Assignment: Filter the material below down to the lines with the word "العربية" and give those lines.

Data supplied:
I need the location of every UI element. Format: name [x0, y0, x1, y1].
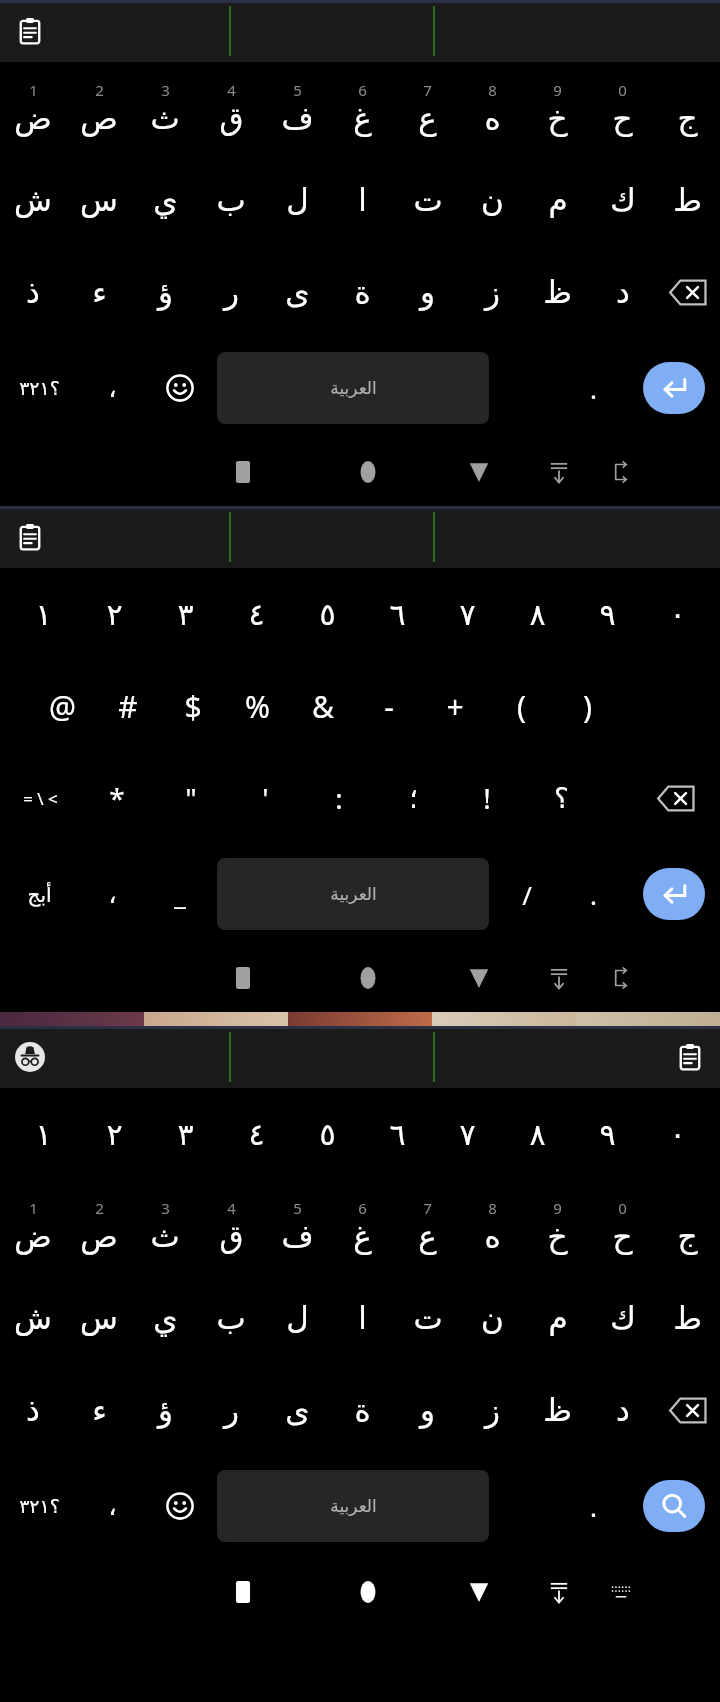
button[interactable]: _ — [146, 844, 213, 944]
button[interactable]: العربية — [217, 352, 489, 424]
button[interactable]: ، — [79, 844, 146, 944]
button[interactable]: ط — [655, 154, 720, 246]
button[interactable]: Emoji — [146, 338, 213, 438]
button[interactable]: 8 — [460, 1180, 525, 1272]
button[interactable]: 5 — [264, 62, 330, 154]
button[interactable]: # — [95, 660, 160, 752]
button[interactable]: س — [66, 154, 132, 246]
button[interactable]: ر — [198, 1364, 264, 1456]
button[interactable]: ؤ — [132, 1364, 198, 1456]
button[interactable]: Backspace — [631, 752, 720, 844]
button[interactable]: . — [560, 338, 627, 438]
button[interactable]: ) — [554, 660, 620, 752]
button[interactable]: و — [395, 246, 460, 338]
button[interactable]: Back — [430, 438, 528, 506]
button[interactable]: ن — [460, 1272, 525, 1364]
button[interactable]: ؟ — [524, 752, 598, 844]
button[interactable]: ر — [198, 246, 264, 338]
button[interactable]: 6 — [330, 1180, 395, 1272]
button[interactable]: ى — [264, 1364, 330, 1456]
button[interactable]: س — [66, 1272, 132, 1364]
button[interactable]: العربية — [217, 1470, 489, 1542]
button[interactable]: = \ < — [0, 752, 80, 844]
button[interactable]: ظ — [525, 246, 590, 338]
button[interactable]: ٠ — [642, 1088, 712, 1180]
button[interactable]: Recent apps — [180, 1556, 305, 1628]
button[interactable]: ٦ — [362, 1088, 432, 1180]
button[interactable]: العربية — [217, 858, 489, 930]
button[interactable]: : — [302, 752, 376, 844]
button[interactable]: 3 — [132, 1180, 198, 1272]
button[interactable]: ٠ — [642, 568, 712, 660]
button[interactable]: ج — [655, 1180, 720, 1272]
button[interactable]: Enter — [643, 868, 705, 920]
button[interactable]: ي — [132, 1272, 198, 1364]
button[interactable]: ا — [330, 154, 395, 246]
button[interactable]: ٣ — [150, 1088, 221, 1180]
button[interactable]: Emoji — [146, 1456, 213, 1556]
button[interactable]: 7 — [395, 1180, 460, 1272]
button[interactable]: ت — [395, 1272, 460, 1364]
button[interactable]: ء — [66, 1364, 132, 1456]
button[interactable]: Clipboard — [8, 9, 52, 53]
button[interactable]: 0 — [590, 62, 655, 154]
button[interactable]: % — [225, 660, 290, 752]
button[interactable]: ظ — [525, 1364, 590, 1456]
button[interactable]: + — [422, 660, 488, 752]
button[interactable]: ٩ — [572, 1088, 642, 1180]
button[interactable]: - — [356, 660, 422, 752]
button[interactable]: Recent apps — [180, 944, 305, 1012]
button[interactable]: ي — [132, 154, 198, 246]
button[interactable]: Clipboard — [668, 1035, 712, 1079]
button[interactable]: / — [493, 844, 560, 944]
button[interactable]: 8 — [460, 62, 525, 154]
button[interactable]: ب — [198, 154, 264, 246]
button[interactable]: 1 — [0, 62, 66, 154]
button[interactable]: ١ — [8, 1088, 79, 1180]
button[interactable]: Rotate screen — [590, 944, 652, 1012]
button[interactable]: ة — [330, 246, 395, 338]
button[interactable]: ؟٣٢١ — [0, 338, 79, 438]
button[interactable]: Clipboard — [8, 515, 52, 559]
button[interactable]: ذ — [0, 246, 66, 338]
button[interactable]: ( — [488, 660, 554, 752]
button[interactable]: ، — [79, 1456, 146, 1556]
button[interactable]: ؤ — [132, 246, 198, 338]
button[interactable]: ش — [0, 154, 66, 246]
button[interactable]: ء — [66, 246, 132, 338]
button[interactable]: ٢ — [79, 568, 150, 660]
button[interactable]: 3 — [132, 62, 198, 154]
button[interactable]: ن — [460, 154, 525, 246]
button[interactable]: Home — [305, 1556, 430, 1628]
button[interactable]: Hide keyboard — [528, 438, 590, 506]
button[interactable]: ٥ — [292, 1088, 362, 1180]
button[interactable]: ط — [655, 1272, 720, 1364]
button[interactable]: م — [525, 1272, 590, 1364]
button[interactable]: & — [290, 660, 356, 752]
button[interactable]: Switch keyboard — [590, 1556, 652, 1628]
button[interactable]: . — [560, 1456, 627, 1556]
button[interactable]: Hide keyboard — [528, 1556, 590, 1628]
button[interactable]: Home — [305, 438, 430, 506]
button[interactable]: 9 — [525, 62, 590, 154]
button[interactable]: Search — [643, 1480, 705, 1532]
button[interactable]: . — [560, 844, 627, 944]
button[interactable]: ٨ — [502, 1088, 572, 1180]
button[interactable]: 2 — [66, 1180, 132, 1272]
button[interactable]: ى — [264, 246, 330, 338]
button[interactable]: ذ — [0, 1364, 66, 1456]
button[interactable]: 4 — [198, 1180, 264, 1272]
button[interactable]: $ — [160, 660, 225, 752]
button[interactable]: ة — [330, 1364, 395, 1456]
button[interactable]: ٢ — [79, 1088, 150, 1180]
button[interactable]: 1 — [0, 1180, 66, 1272]
button[interactable]: Backspace — [655, 1364, 720, 1456]
button[interactable]: ب — [198, 1272, 264, 1364]
button[interactable]: ٤ — [221, 568, 292, 660]
button[interactable]: " — [154, 752, 228, 844]
button[interactable]: م — [525, 154, 590, 246]
button[interactable]: ٣ — [150, 568, 221, 660]
button[interactable]: د — [590, 1364, 655, 1456]
button[interactable]: ز — [460, 1364, 525, 1456]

Solution for this task:
button[interactable]: العربية — [217, 352, 489, 424]
button[interactable]: العربية — [217, 1470, 489, 1542]
button[interactable]: العربية — [217, 858, 489, 930]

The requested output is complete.